158 years ago today, Daniel Shapley lay in bed at the Market Street Hospital in Newark, New Jersey and wrote a letter home. A member of the 157th New York Infantry since his enlistment in August 1862, he had been wounded at the battle of Gettysburg. Deployed to a dangerous position in the open on July 1, the regiment suffered heavily.
Serving with Colonel George von Amsberg’s brigade in the Third Division, Eleventh Corps, Army of the Potomac, the 157th was thrown into the open fields between Oak Ridge and Barlow’s Knoll near the Hagy Farm. As the Union lines buckled under immense pressure, the cluster of 409 men was sent unsupported to strike a Confederate assault, only to be nearly surrounded. Around 75% of the regiment became casualties and among them was Private Daniel Shapley, who was wounded in the hand. Shapley stabilized enough to be removed from the Gettysburg area, and a little more than a month later he penned this letter to his sister back home, detailing his health and his hopes for a furlough to see his friends.

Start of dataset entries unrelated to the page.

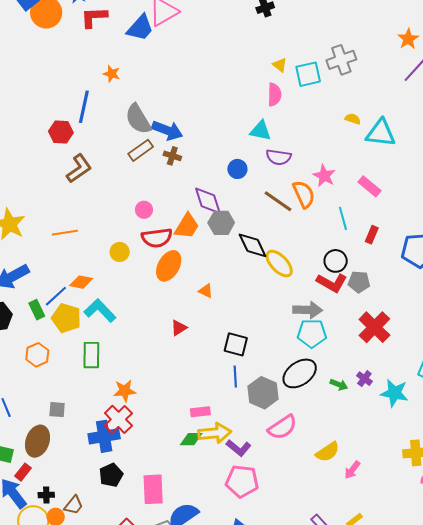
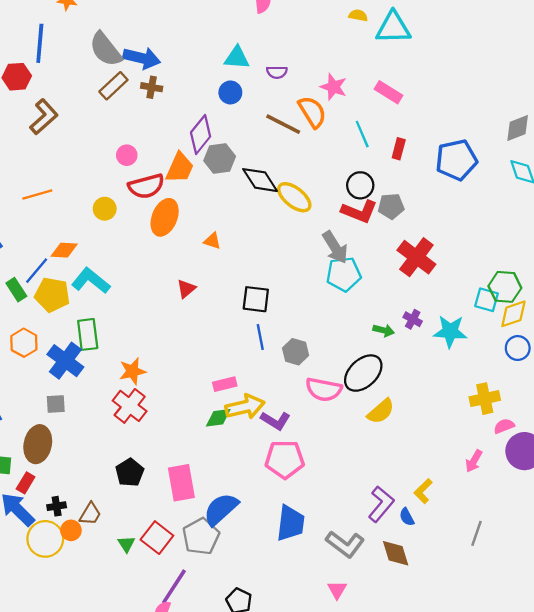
cyan triangle: (261, 131) -> (237, 58), moved
purple semicircle: (279, 157) -> (277, 72), size x0.7
purple diamond: (208, 201) -> (201, 135), turned 64
gray arrow: (308, 310) -> (335, 247), turned 64
black ellipse: (300, 373) -> (363, 373), moved
gray hexagon: (263, 393) -> (296, 352), size x0.7
pink semicircle: (282, 427) -> (324, 389), turned 52
blue cross: (104, 436) -> (65, 361), moved, turned -36
pink arrow: (352, 470) -> (474, 461), moved

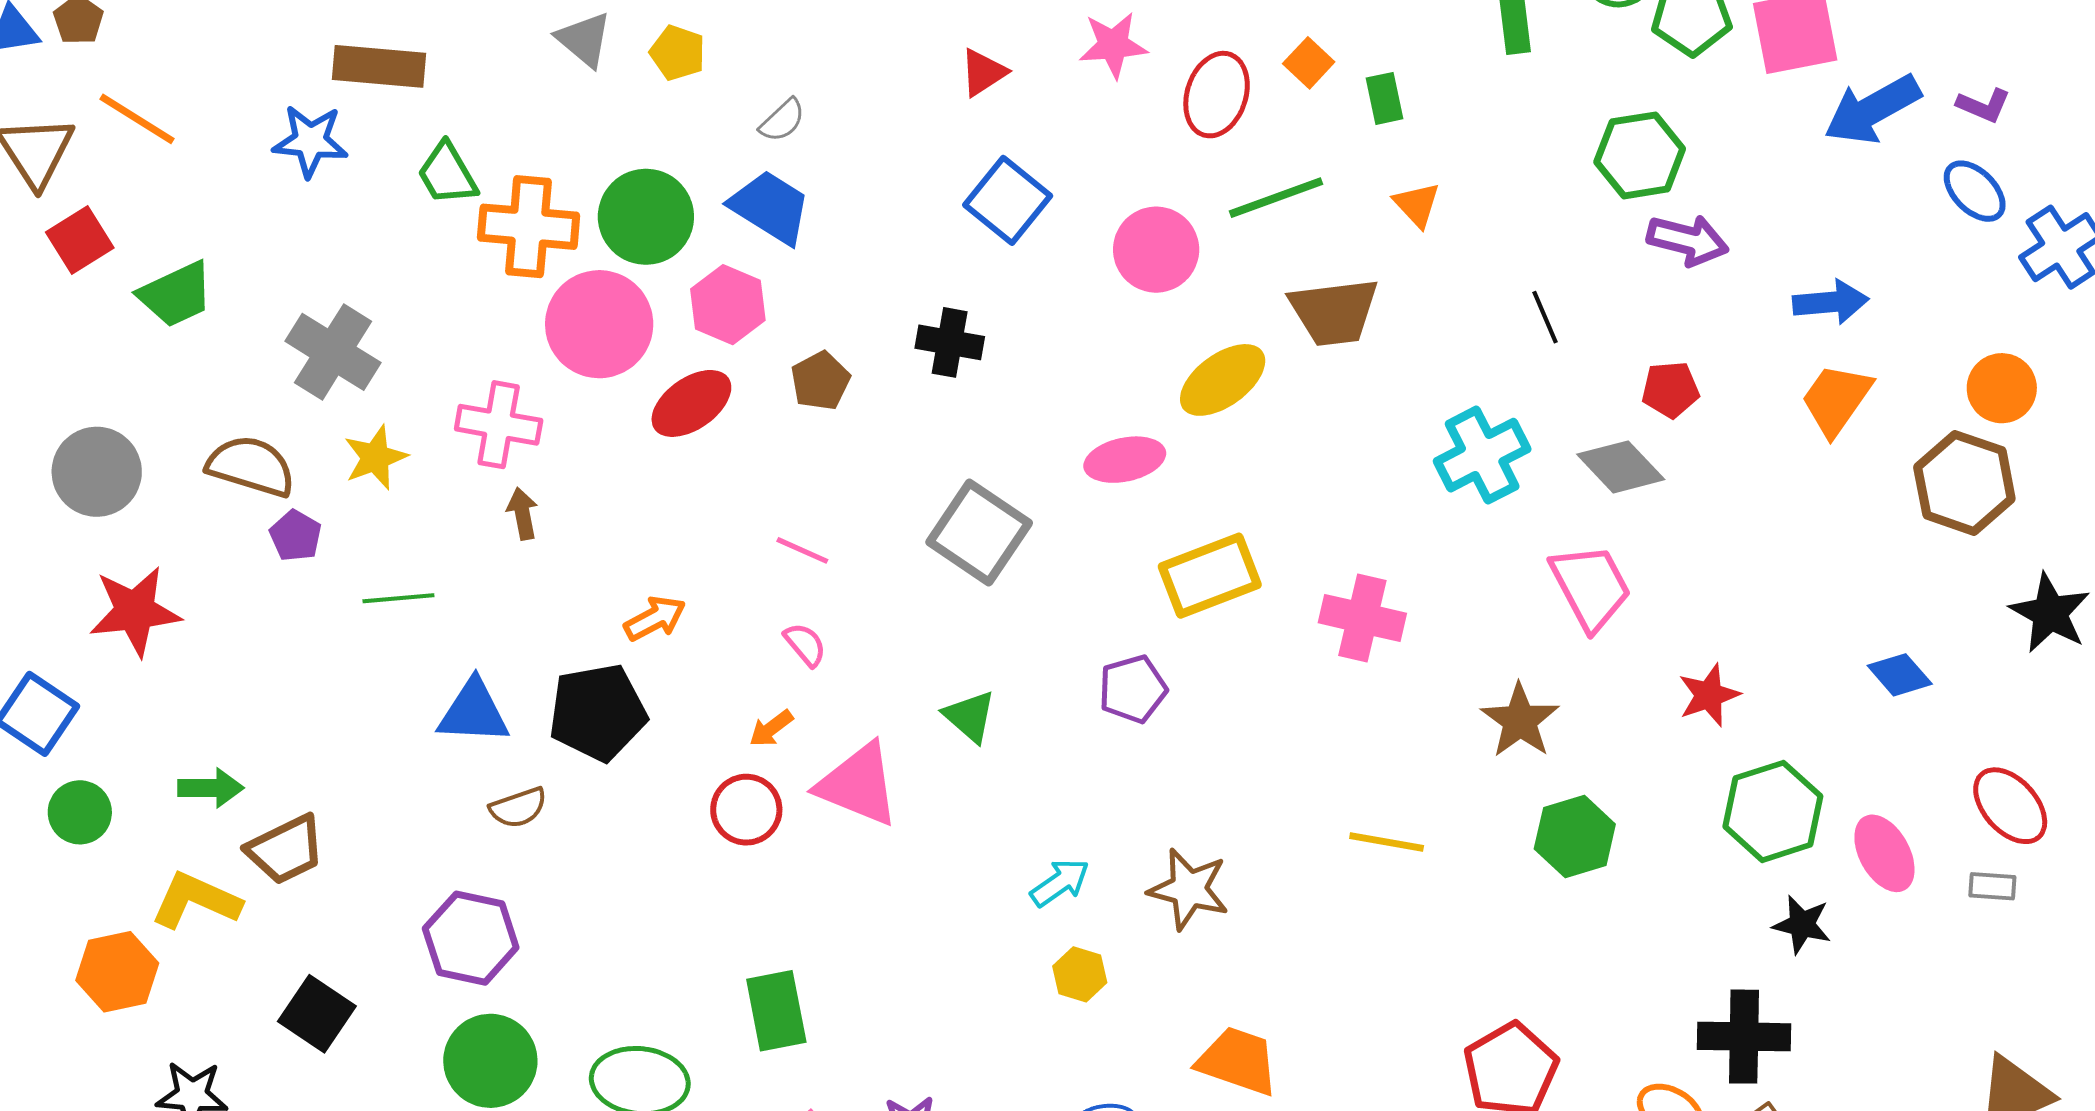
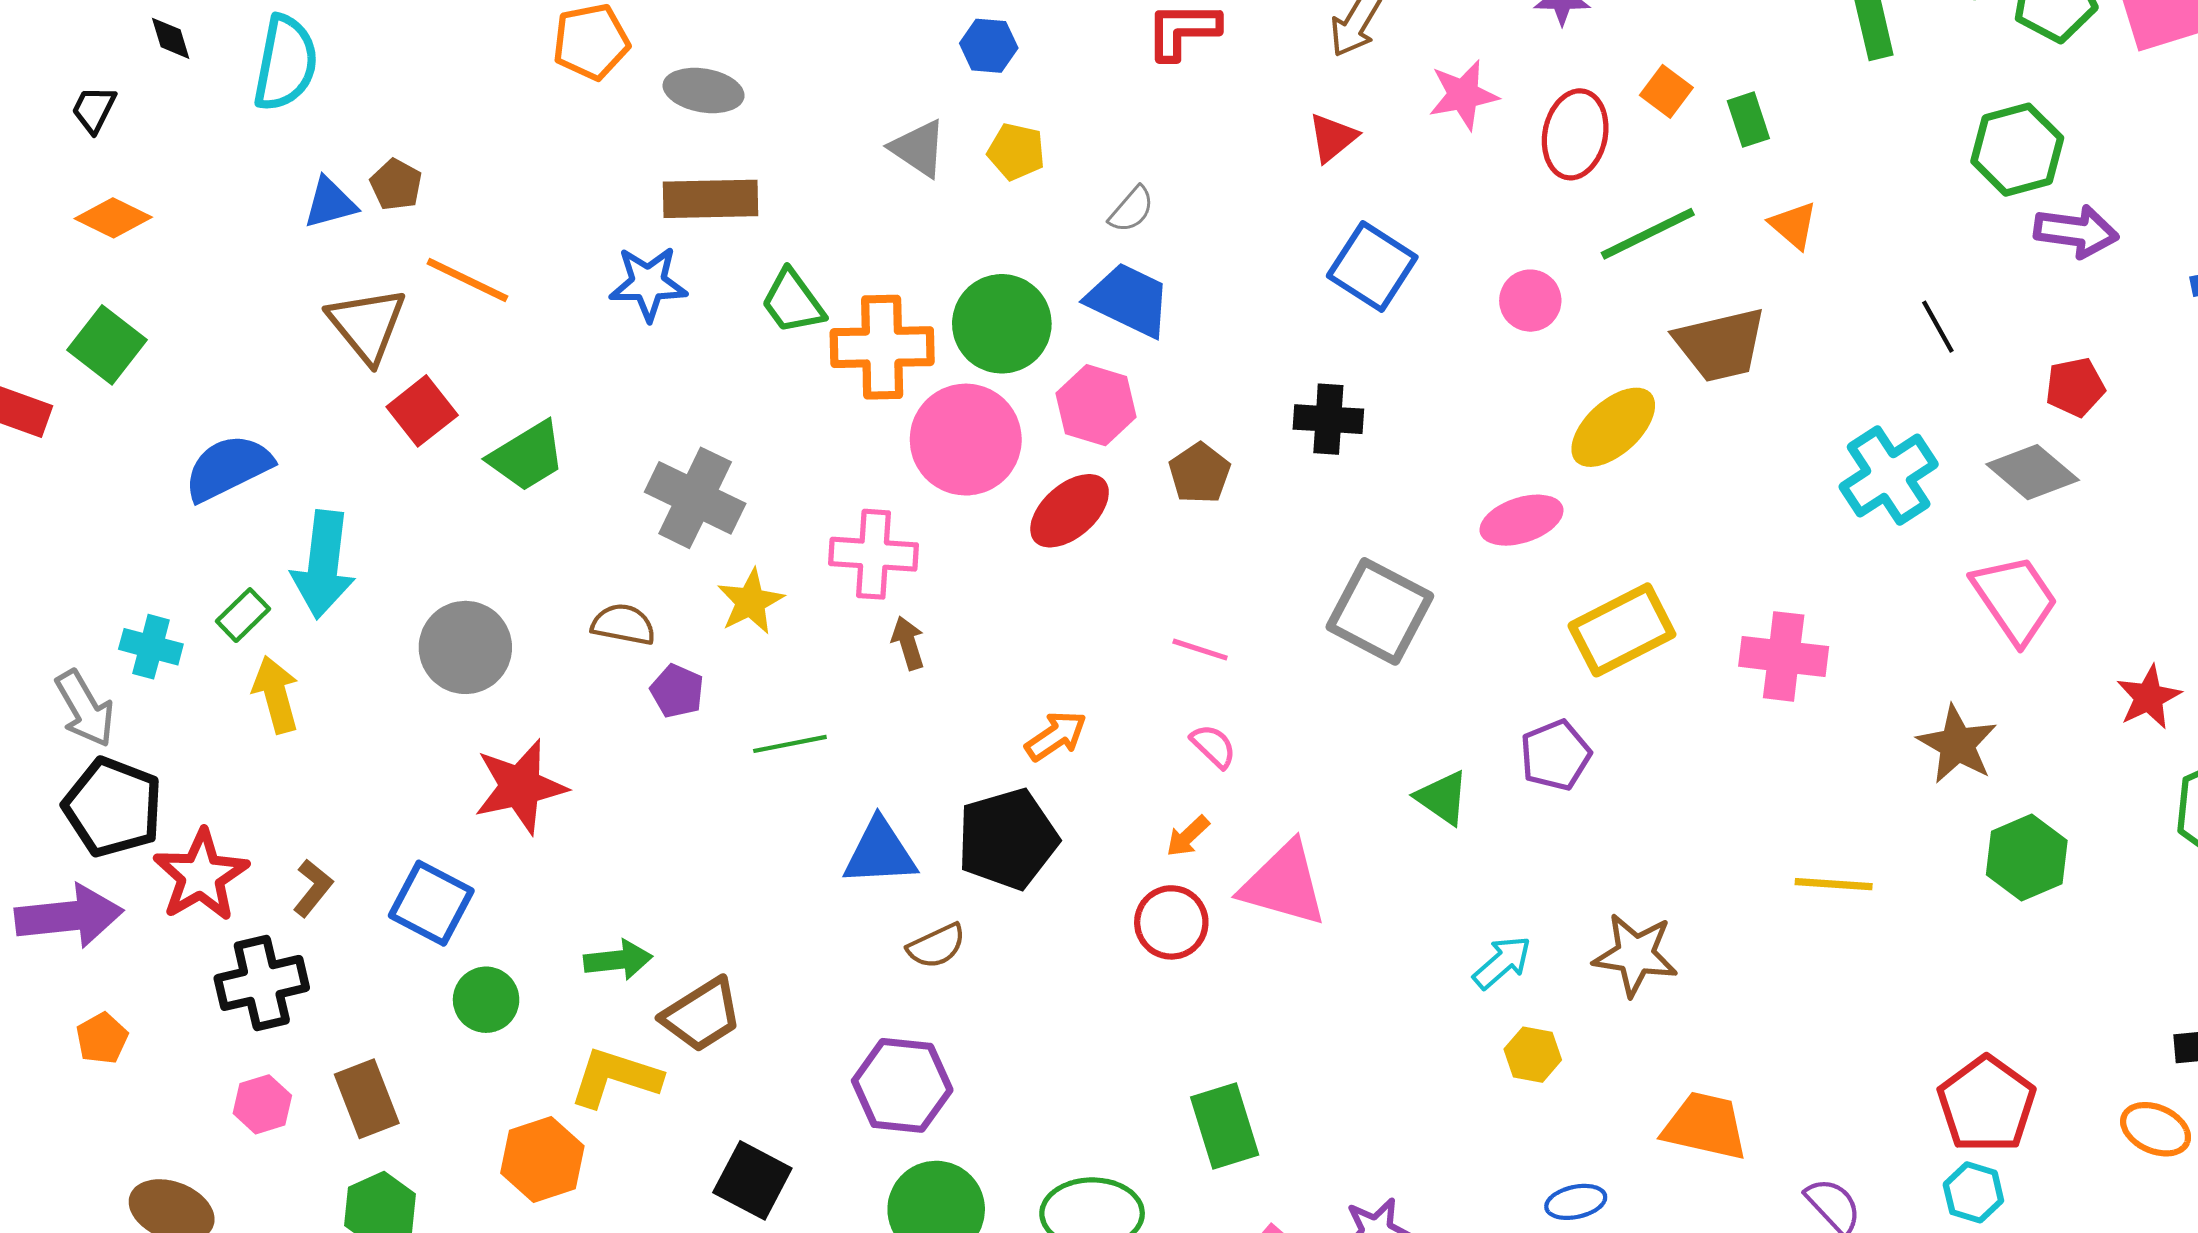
pink circle: (1156, 250) -> (1530, 301), size x0.7
brown semicircle: (251, 466) -> (623, 624), size x0.7
green triangle: (970, 716) -> (1442, 798), moved

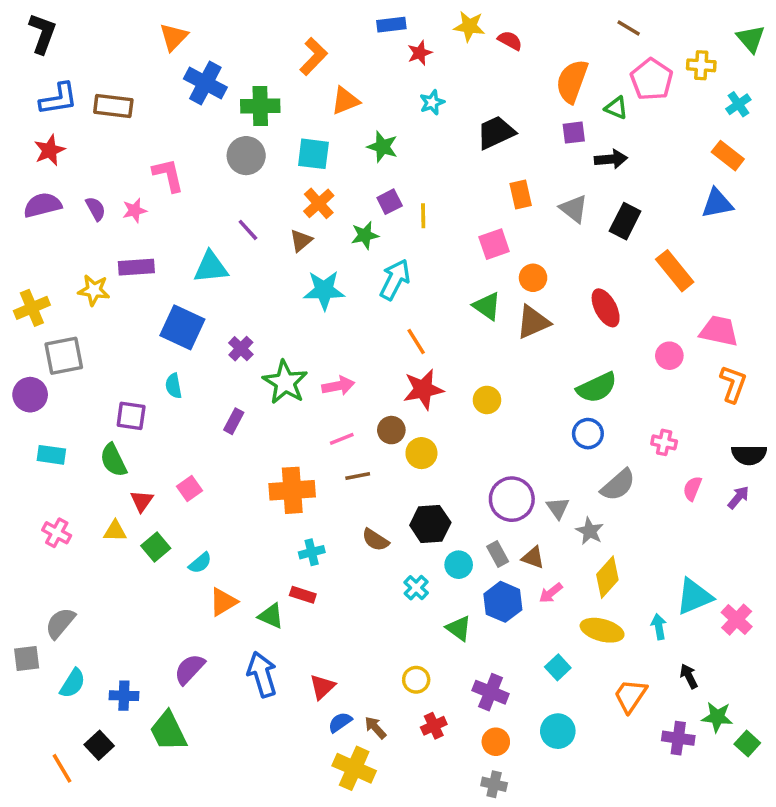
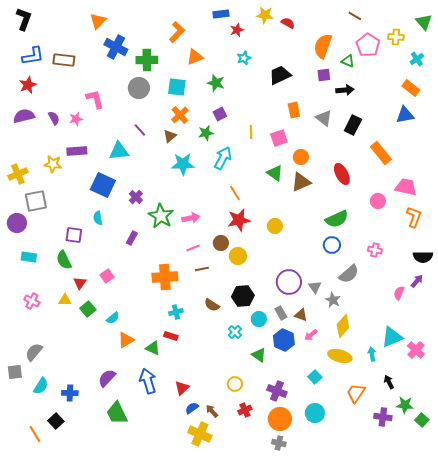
yellow line: (423, 216) -> (251, 132), moved
pink semicircle: (692, 488) -> (399, 293), moved
green trapezoid: (168, 731) -> (117, 413), moved
orange circle: (496, 742) -> (280, 419), size x1.5

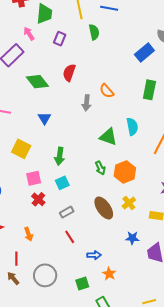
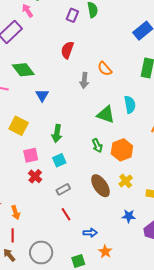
purple rectangle: (60, 39) -> (72, 15), moved
green diamond: (37, 82) -> (23, 70), moved
orange arrow: (29, 234) -> (16, 213), moved

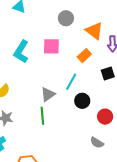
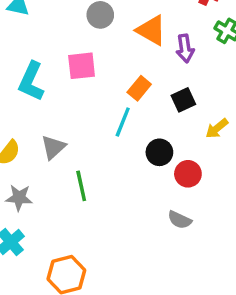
orange rectangle: (84, 56) -> (139, 88), moved
gray triangle: (48, 94) -> (53, 147), moved
black circle: (82, 101) -> (159, 152), moved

Below is the letter from my personal collection in its entirety:
Market Street Hospital
Newark New Jersey
I have forgotten whether I had answered your kind & welcome letter of the 8th or not but if I have it all the same. I will now answer it so as to be sure & let you know that I am still on my [laps?]. It is a beautiful morning & it finds me well healthy hale hearty & strong & my wound is almost well but we had a general inspection here yesterday for the purpose of seeing who was fit to send back to the field and who was not but they did not even look at me so there is not much danger of my going back to the regt in a good while & I shall try & get a furlough for a few days & come home to see you all but I don’t know how I will make out trying but if I shouldn’t get a furlough to come home I shall send my likeness to you before I go back to the Regt so you wait patiently & see what the results will be. I received a letter from Dick Brown last night that Jane and Leroy were a going to get married this month & if that is so you tell Jane to wait & see if I can come home for I should like first rate to be there to the wedding. There was an excursion boat left here this morning for the picnic ground up north river & I should like to have went but I could not get a pass & so I thought I would stay here & write letters to my friends that are so from me not knowing whether I should ever have the pleasure of seeing them. But I live in hopes of seeing all my friends once more. The wounded here are all doing pretty well & I hope they so continue doing well until their wounds are all healed[.] Well I do not think of any more of importance to write this time so I shall close hoping this will find you all well. this from your loving brother.
To A A Shapley
P. S give my love & best wishes to all & write soon & often
Shapley did recover from his wound and return to his regiment, though I do not know if he was able to send his sister Alvira an image or get leave to witness the wedding he mentioned in the letter. He served the rest of the war with the 157th and was promoted to Corporal in January 1865 before mustering out with the rest of his unit in Charleston, SC in July 1865.